Exploratory, post-hoc analyses suggest that when used in a 14-day full dose regimen, teplizumab, an anti-CD3 monoclonal antibody, preserves C-peptide and increases the percentage of patients requiring very low doses of insulin with good glycemic control (glycosylated hemoglobin) compared to placebo.
In addition, these analyses revealed that certain subpopulations may be more likely to respond to teplizumab treatment.
Protégé is a two-year, randomized, double-blind, placebo-controlled clinical trial, with 513 patients aged 8 to 35, recently diagnosed with type 1 diabetes, who were enrolled and treated at 83 clinical centers in North America, Europe, Israel, and India.
Participants were allocated to receive daily infusions of teplizumab (full dose for 14 days, one-third dose for 14 days, or full dose for 6 days) or placebo at baseline and at 6 months.

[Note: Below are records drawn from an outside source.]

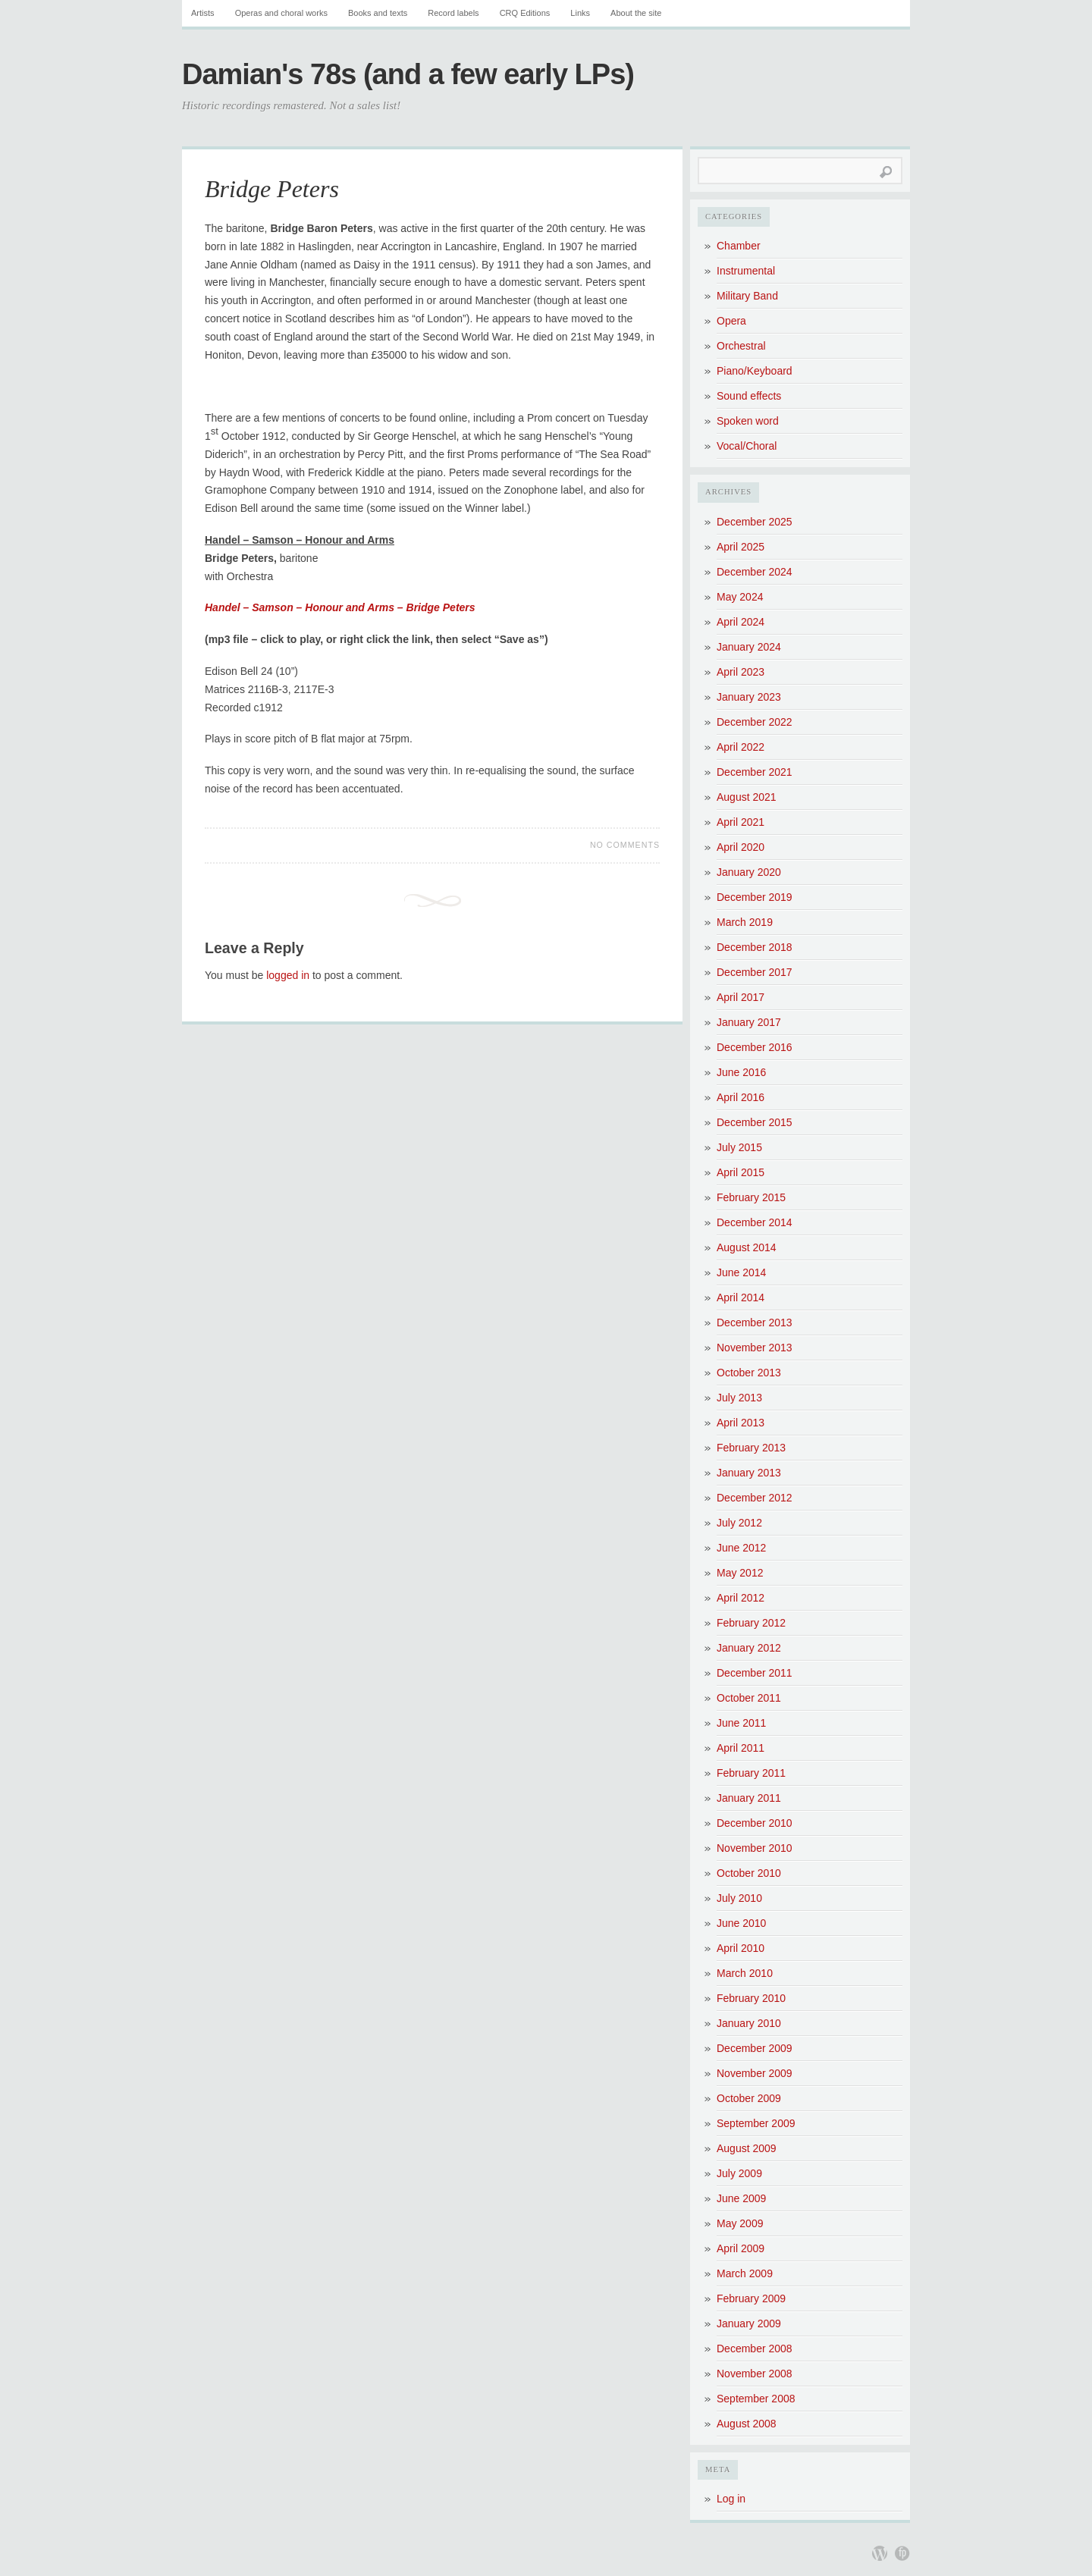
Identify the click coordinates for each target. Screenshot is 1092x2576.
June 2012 (741, 1548)
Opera (731, 321)
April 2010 (740, 1948)
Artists (203, 12)
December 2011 (754, 1673)
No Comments (625, 844)
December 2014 (754, 1222)
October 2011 (749, 1698)
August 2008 (747, 2424)
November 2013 (754, 1347)
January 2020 (749, 872)
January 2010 (749, 2023)
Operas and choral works (281, 12)
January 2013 (749, 1473)
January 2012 (749, 1648)
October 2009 (749, 2098)
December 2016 (754, 1047)
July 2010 (739, 1898)
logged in (287, 975)
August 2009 (747, 2148)
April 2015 (740, 1172)
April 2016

The primary composite endpoint of the Protégé study was the percentage of patients with insulin use at one year. Although teplizumab was shown to have an acceptable safety profile, the primary endpoint was not achieved, as had been previously announced in a joint communication with Eli Lilly and Company in October 2010. Protégé is ongoing and will complete the two-year follow-up in 2011.
A greater proportion of patients in the teplizumab groups were able to discontinue or use very low doses of insulin compared to the placebo group. A reduced insulin requirement while maintaining glycemic control appears to support teplizumab having a biological effect.
“Although the Protégé study missed its primary endpoint, the data appear to indicate that teplizumab has a desired biological effect in certain subpopulations with a potentially meaningful therapeutic benefit for patients with recent-onset type 1 diabetes,” says Scott Koenig, president and CEO of MacroGenics. “These groups include patients for whom treatment is begun ? 6 weeks after diagnosis and in children 8 to 11 years old.”
The findings were published in The Lancet.